Seit 2015 lebt und arbeitet der Künstler Erik Gebbert in der Spinnerei in Leipzig. Kurz zuvor hatte er seinen Meisterschüler bei Asta Gröting an der HBK in Braunschweig absolviert. Ein Gespräch über Pornos, Holzschnitte und den halböffentlichen Raum.

VASiSTAS:
Du wurdest schon mal bei uns gefeatured. Existieren Parallelen zwischen diesen Arbeiten und deinem heutigen Schaffen?

Erik:
Die meisten der im Feature gezeigten Arbeiten sind im Studium entstanden. Die haben mit dem, was ich jetzt mache eigentlich kaum etwas zu tun – ob technisch, vom Format her oder von der Anmutung des Endprodukts. Ich habe damals viele Fotos gemacht, mich mit Infrarotfotografie beschäftigt und vor allem mit Performance. Das ist alles außer malerischer Zugang, mit dem ich mich gerade umgebe. Obwohl man sagen kann, dass die menschliche Figur eine Konstante in meinen Werken bleibt.
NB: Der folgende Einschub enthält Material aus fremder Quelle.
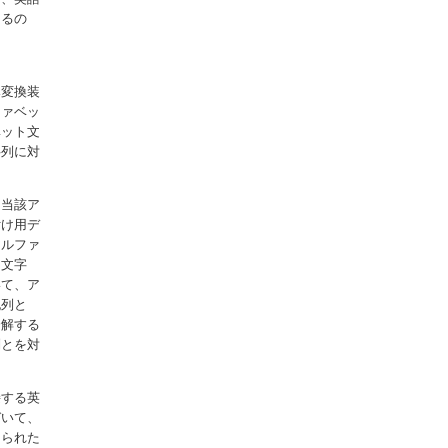
きるの
み変換装
ファベッ
ベット文
字列に対
と当該ア
付け用デ
アルファ
ト文字
いて、ア
記列と
分解する
列とを対
接する英
づいて、
けられた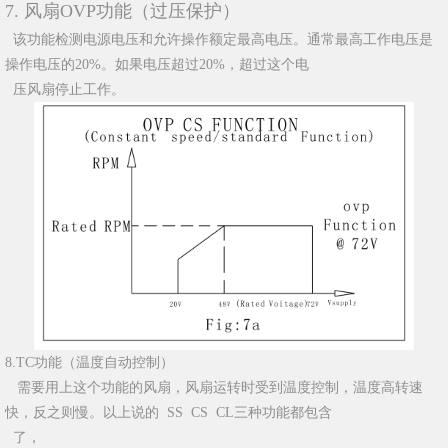
7. 风扇OVP功能（过压保护）
该功能检测电源电压和允许操作额定最高电压。通常最高工作电压是
操作电压的20%。如果电压超过20%，超过这个电
压风扇停止工作。
8.TC功能（温度自动控制）
需要用上这个功能的风扇，风扇运转时受到温度控制，温度高转速
快，反之则慢。以上说的 SS CS CL三种功能都包含
了，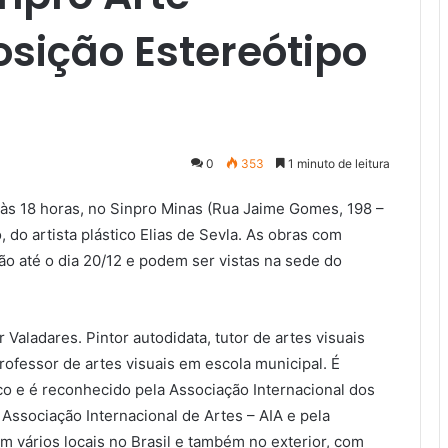
sição Estereótipo
0
353
1 minuto de leitura
 às 18 horas, no Sinpro Minas (Rua Jaime Gomes, 198 –
 do artista plástico Elias de Sevla. As obras com
o até o dia 20/12 e podem ser vistas na sede do
Valadares. Pintor autodidata, tutor de artes visuais
rofessor de artes visuais em escola municipal. É
co e é reconhecido pela Associação Internacional dos
 Associação Internacional de Artes – AIA e pela
m vários locais no Brasil e também no exterior, com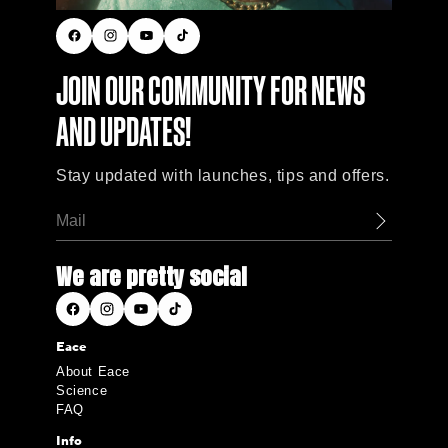
Facebook
Instagram
YouTube
TikTok
JOIN OUR COMMUNITY FOR NEWS
AND UPDATES!
Stay updated with launches, tips and offers.
We are pretty social
Facebook
Instagram
YouTube
TikTok
Eace
About Eace
Science
FAQ
Info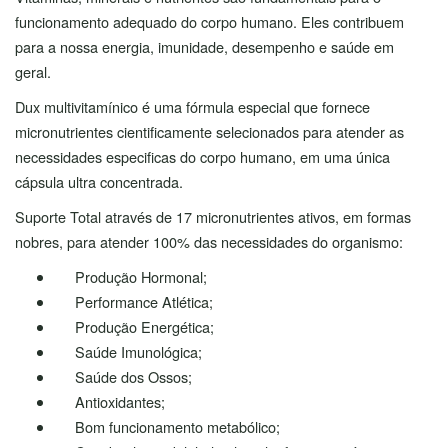
funcionamento adequado do corpo humano. Eles contribuem
para a nossa energia, imunidade, desempenho e saúde em
geral.
Dux multivitamínico é uma fórmula especial que fornece
micronutrientes cientificamente selecionados para atender as
necessidades especificas do corpo humano, em uma única
cápsula ultra concentrada.
Suporte Total através de 17 micronutrientes ativos, em formas
nobres, para atender 100% das necessidades do organismo:
Produção Hormonal;
Performance Atlética;
Produção Energética;
Saúde Imunológica;
Saúde dos Ossos;
Antioxidantes;
Bom funcionamento metabólico;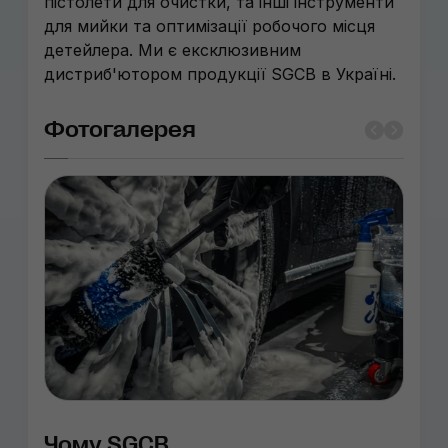
пістолети для очистки, та інші інструменти
для мийки та оптимізації робочого місця
детейлера. Ми є ексклюзивним
дистриб'ютором продукції SGCB в Україні.
Фотогалерея
Чому SGCB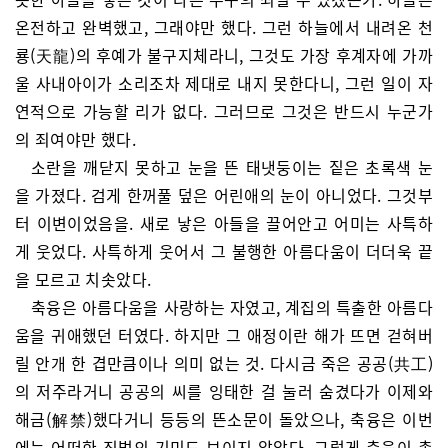
온전하고 완벽했고, 그래야만 했다. 그런 하늘에서 내려온 천
룡(天龍)의 후예가 불구지체라니, 그것도 가장 후계자에 가까
울 사내아이가 소리조차 제대로 내지 못한다니, 그런 일이 자
연적으로 가능할 리가 없다. 그러므로 그것은 반드시 누군가
의 죄여야만 했다.
소란을 깨닫지 못하고 눈을 뜬 태냇둥이는 짙은 초록색 눈
을 가졌다. 검게 한꺼풀 덮은 어린애의 눈이 아니었다. 그것부
터 이변이었음을. 새로 낳은 아들을 끌어안고 어미는 사특하
게 웃었다. 사특하게 웃어서 그 불행한 아름다움이 더더욱 끝
을 모르고 치솟았다.
축융은 아름다움을 사랑하는 자였고, 계집의 특출한 아름다
움을 귀애했던 터였다. 하지만 그 애정이란 해가 뜨면 걷혀버
릴 안개 한 겹만큼이나 의미 없는 것. 다시금 죽은 공공(共工)
의 저주라거니 공공의 씨를 잉태한 걸 눌러 숨겼다가 이제와
해금(解禁)했다거니 등등의 뜬소문이 돌았으나, 축융은 이번
에는 어떠한 징벌의 기미도 보이지 않았다. 그렇게 축융이 총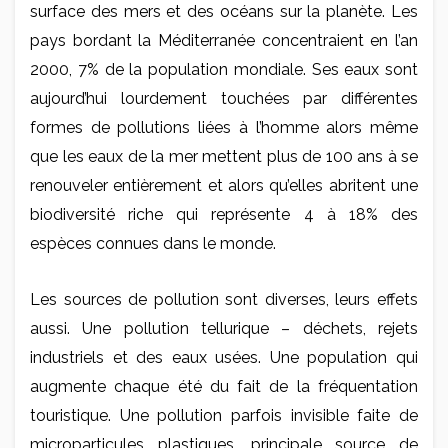
surface des mers et des océans sur la planète. Les
pays bordant la Méditerranée concentraient en l’an
2000, 7% de la population mondiale. Ses eaux sont
aujourd’hui lourdement touchées par différentes
formes de pollutions liées à l’homme alors même
que les eaux de la mer mettent plus de 100 ans à se
renouveler entièrement et alors qu’elles abritent une
biodiversité riche qui représente 4 à 18% des
espèces connues dans le monde.
Les sources de pollution sont diverses, leurs effets
aussi. Une pollution tellurique – déchets, rejets
industriels et des eaux usées. Une population qui
augmente chaque été du fait de la fréquentation
touristique. Une pollution parfois invisible faite de
microparticules plastiques, principale source de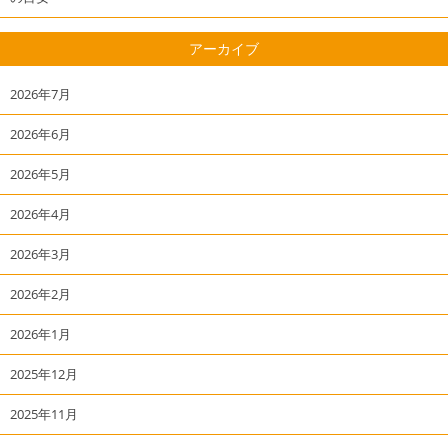
アーカイブ
2026年7月
2026年6月
2026年5月
2026年4月
2026年3月
2026年2月
2026年1月
2025年12月
2025年11月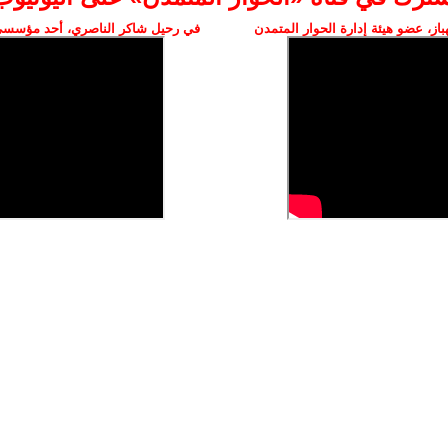
ز، عضو هيئة إدارة الحوار المتمدن
في رحيل شاكر الناصري، أحد مؤسسي 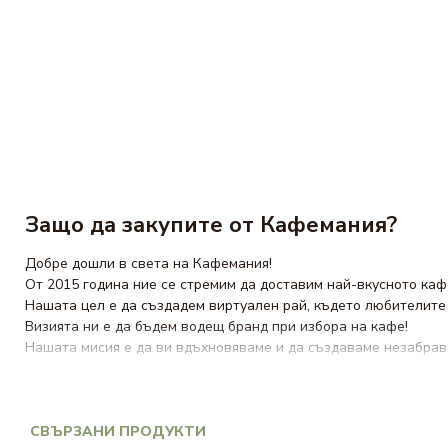
Защо да закупите от Кафемания?
Добре дошли в света на Кафемания!
От 2015 година ние се стремим да доставим най-вкусното ка
Нашата цел е да създадем виртуален рай, където любителите н
Визията ни е да бъдем водещ бранд при избора на кафе!
Нашата мисия е да ви вдъхновяваме и да създаваме незабрави
От
кафе на зърна
и мляно, до
хартиени дози кафе
и разнообр
Допълнително предлагаме кафемашини, чайове и шоколади, з
Изберете онлайн
магазин за кафе
Кафемания и дайте на своя 
СВЪРЗАНИ ПРОДУКТИ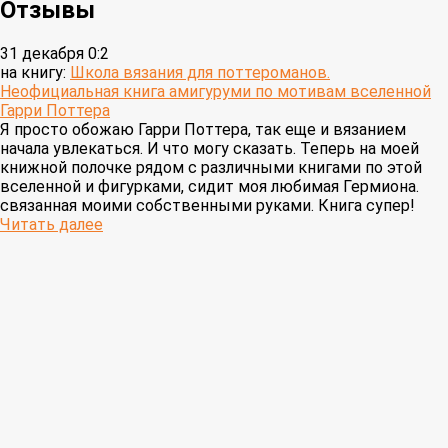
Отзывы
31 декабря 0:2
на книгу:
Школа вязания для поттероманов.
Неофициальная книга амигуруми по мотивам вселенной
Гарри Поттера
Я просто обожаю Гарри Поттера, так еще и вязанием
начала увлекаться. И что могу сказать. Теперь на моей
книжной полочке рядом с различными книгами по этой
вселенной и фигурками, сидит моя любимая Гермиона.
связанная моими собственными руками. Книга супер!
Читать далее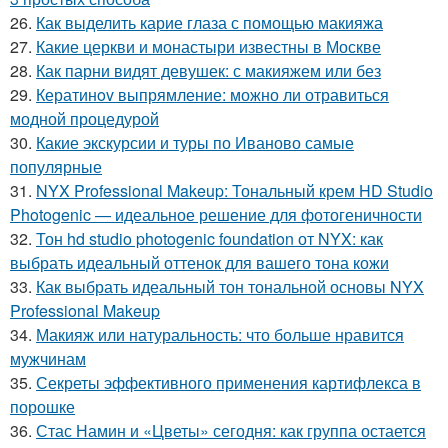
26.
Как выделить карие глаза с помощью макияжа
27.
Какие церкви и монастыри известны в Москве
28.
Как парни видят девушек: с макияжем или без
29.
Кератинov выпрямление: можно ли отравиться
модной процедурой
30.
Какие экскурсии и туры по Иваново самые
популярные
31.
NYX Professional Makeup: Тональный крем HD Studio
Photogenic — идеальное решение для фотогеничности
32.
Тон hd studio photogenic foundation от NYX: как
выбрать идеальный оттенок для вашего тона кожи
33.
Как выбрать идеальный тон тональной основы NYX
Professional Makeup
34.
Макияж или натуральность: что больше нравится
мужчинам
35.
Секреты эффективного применения картифлекса в
порошке
36.
Стас Намин и «Цветы» сегодня: как группа остается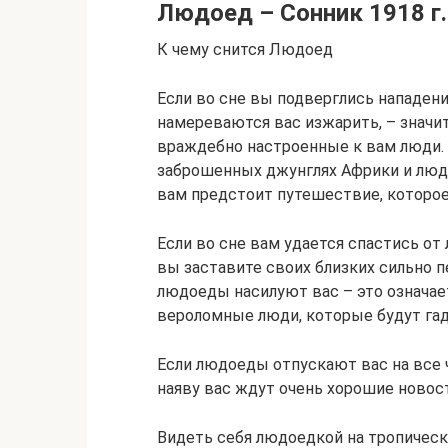
Людоед – Сонник 1918 г.
К чему снится Людоед
Если во сне вы подверглись нападе
намереваются вас изжарить, – значит
враждебно настроенные к вам люди. 
заброшенных джунглях Африки и людое
вам предстоит путешествие, которое 
Если во сне вам удается спастись от
вы заставите своих близких сильно п
людоеды насилуют вас – это означает
вероломные люди, которые будут га
Если людоеды отпускают вас на все 
наяву вас ждут очень хорошие новос
Видеть себя людоедкой на тропичес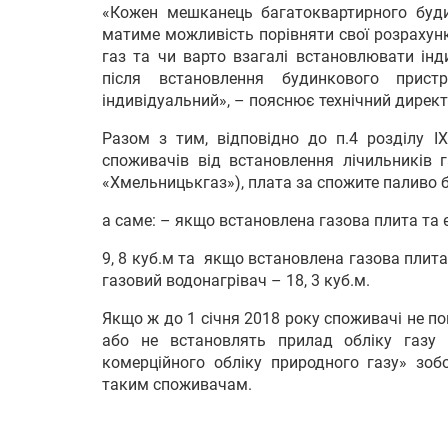
«Кожен мешканець багатоквартирного будин
матиме можливість порівняти свої розрахун
газ та чи варто взагалі встановлювати інд
після встановлення будинкового прис
індивідуальний», – пояснює технічний дирек
Разом з тим, відповідно до п.4 розділу IX
споживачів від встановлення лічильників 
«Хмельницькгаз»), плата за спожите паливо 
а саме: – якщо встановлена газова плита та 
9, 8 куб.м та якщо встановлена газова плита
газовий водонагрівач – 18, 3 куб.м.
Якщо ж до 1 січня 2018 року споживачі не п
або не встановлять прилад обліку газу 
комерційного обліку природного газу» зобо
таким споживачам.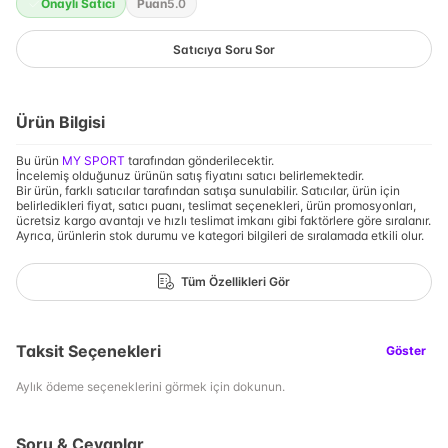
Onaylı Satıcı
Puan
5.0
Satıcıya Soru Sor
Ürün Bilgisi
Bu ürün
MY SPORT
tarafından gönderilecektir.
İncelemiş olduğunuz ürünün satış fiyatını satıcı belirlemektedir.
Bir ürün, farklı satıcılar tarafından satışa sunulabilir. Satıcılar, ürün için
belirledikleri fiyat, satıcı puanı, teslimat seçenekleri, ürün promosyonları,
ücretsiz kargo avantajı ve hızlı teslimat imkanı gibi faktörlere göre sıralanır.
Ayrıca, ürünlerin stok durumu ve kategori bilgileri de sıralamada etkili olur.
Tüm Özellikleri Gör
Taksit Seçenekleri
Göster
Aylık ödeme seçeneklerini görmek için dokunun.
Soru & Cevaplar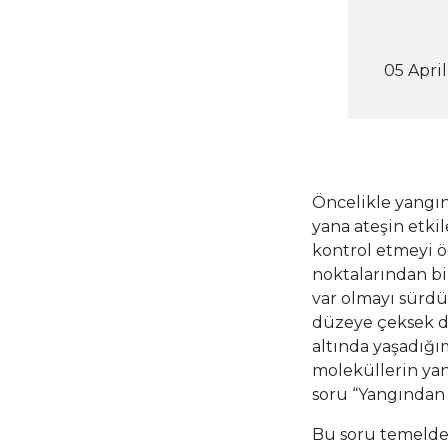
05 Apri
Öncelikle yangın
yana ateşin etki
kontrol etmeyi 
noktalarından bi
var olmayı sürdü
düzeye çeksek d
altında yaşadığı
moleküllerin ya
soru “Yangından 
Bu soru temelde 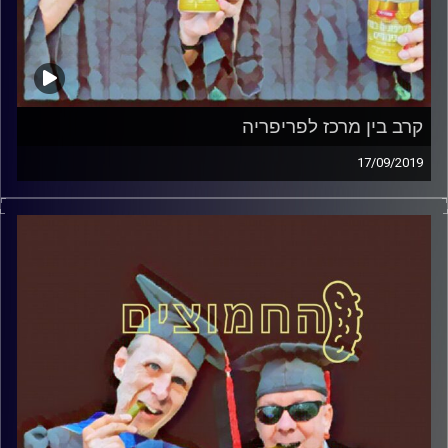
קרב בין מרכז לפריפריה
17/09/2019
פרופסור בועז בן-דוד ופרופסור גלעד הירשברגר במבט
פסיכולוגי על בחירות 2019.
קרדיט תמונות:
AudioVersity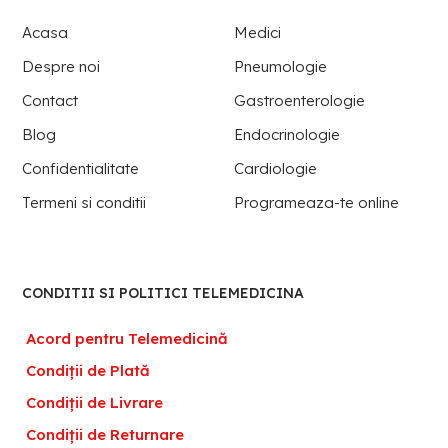
Acasa
Medici
Despre noi
Pneumologie
Contact
Gastroenterologie
Blog
Endocrinologie
Confidentialitate
Cardiologie
Termeni si conditii
Programeaza-te online
CONDITII SI POLITICI TELEMEDICINA
Acord pentru Telemedicină
Condiții de Plată
Condiții de Livrare
Condiții de Returnare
Erik mit seiner „Team Boys“-Serie

VASiSTAS:
Wie fing dein derzeitiges Projekt „Team Boys“ an?

Erik:
Die ganze Holzschneiderei hat damit begonnen, dass ich nicht genau wusste, was ich einem Freund zum Geburtstag schenken soll und ihm letztendlich ein selbst bedrucktes T-Shirt gab.

VASiSTAS:
Und damit fing dein Interesse für den Druckprozess an?

Erik:
Ich war damals an einem Punkt, an dem ich nicht wusste, wie es künstlerisch weitergehen soll. Und dabei vergaß ich, wie interessant einfache Techniken sein können.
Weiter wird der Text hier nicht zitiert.